Today’s business model does not involve selling oil to global markets, which would require a large pipeline to a port somewhere on the Pacific coastline, a farm of storage tanks and a jetty for loading operations.
The underlying problems of the Alberta model are that the consumption of oil in the North American market has been flat for a decade, the US has now started to export their own oil, production from oil sands has raced ahead of the capacity to ship the oil to market, and both federal and provincial governments have contributed to the headwinds with fresh regulation and higher taxation.
Disrupting the Model
In what way could this business model be disrupted by digital technologies? I think of a “disruptive” technology (or technologies used in combination) as that which can fundamentally alter the supply and demand balance in a market (in this case, the supply of oil and the demand for oil). I refer to this as primary disruption. Such disruptions could be positive (by expanding demand ahead of supply), or negative (by growing supply ahead of demand).
It’s not conceivable to me that some set of digital technologies will somehow converge to drive the demand for oil or petroleum higher in Alberta’s sole markets (the US or the rest of Canada). I also don’t see digital innovations causing the supply to somehow shrink, and so raise the price of oil and render the oil sands more economically appealing.
Primary disruption will come from using digital technologies to unlock supply (making oil more plentiful), and to reduce demand.
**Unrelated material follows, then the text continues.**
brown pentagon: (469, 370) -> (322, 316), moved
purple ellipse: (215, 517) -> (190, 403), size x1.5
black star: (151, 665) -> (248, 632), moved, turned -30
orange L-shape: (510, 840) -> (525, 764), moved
Companies active in Alberta’s oil sector will react to the primary disruption in the supply and demand equation by applying digital innovation to lower the costs and improve the productivity of the existing business model. Fortunately, digital technologies are well suited to this job. I refer to this as secondary disruption.
Negative primary disruptions
In North America (the market for Alberta oil and gas), the supply of hydrocarbons has grown dramatically in the past few years via the combination of multi-stage hydraulic stimulation (fracking) and horizontal drilling. These new well designs might cost $10m to drill and complete, compared to several billion for a new oil sands project. Their relatively quick delivery cycle time (under a year), presents a new platform on which to apply digital innovations.
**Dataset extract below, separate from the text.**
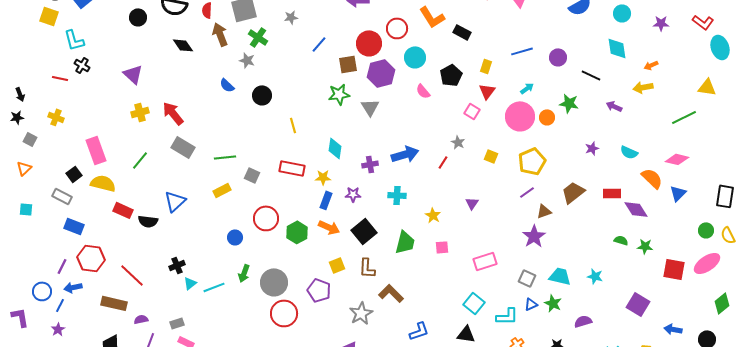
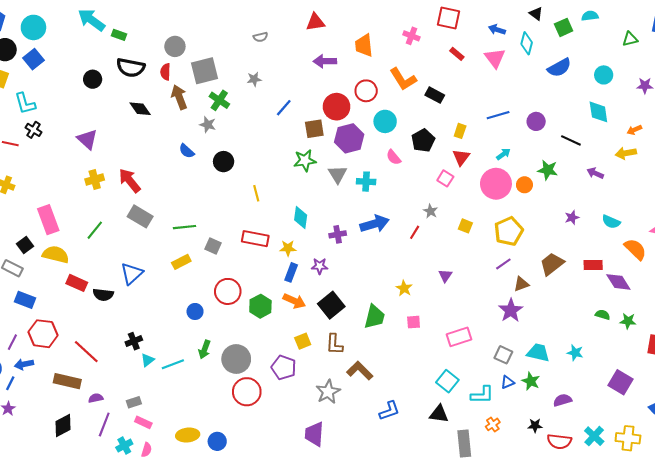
cyan cross: (397, 195) -> (366, 182), moved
Using AI and machine learning technologies on massive datasets describing low permeability and low porosity reservoirs (tight), petroleum engineers should be able to shift, over time, the decline curves from tight plays to resemble those of conventional wells. The pattern is already clearly seen in how decline curves have responded to better fracking techniques, proppant concentrations, and other innovations. The IEA estimates that digital innovations will add 5% to global oil reserves, or 500 billion BOE, or US$20+ trillion in incremental value.
Much of this value will accrue to the US who are the beneficiaries of massive shale resources, a competitive services sector, ample funding, and pro fossil fuel governments. The impacts are only just becoming to emerge, but they are clear—4 million barrels of daily production added in just a few years and the rise of the US as a new oil exporter.
Alberta’s oil sands business model is not as amenable to such gains. Mining operations already recover almost all of the available resource. The steam injection plays (or steam assisted gravity drainage) will benefit the most by improving recoveries. Applying fracking and horizontal drilling to known conventional resources, along with AI tools, could enhance the production of those resources as well, but it’s doubtful that the oil sands players will reverse tack and target conventional plays.
The primary disruption in demand will come from the transportation sector, which accounts for anywhere between 25% and 50% of total oil demand. Connected, autonomous, shared, and electric transportation (or CASE for short), has the potential to destroy oil demand permanently, in a market that is not growing. Capital markets and social pressures will motivate the commercial transportation sector (large fleet owners, cities) to respond to climate concerns which will trigger shifts in fleet configurations (already visible in the adoption of electric buses, for example).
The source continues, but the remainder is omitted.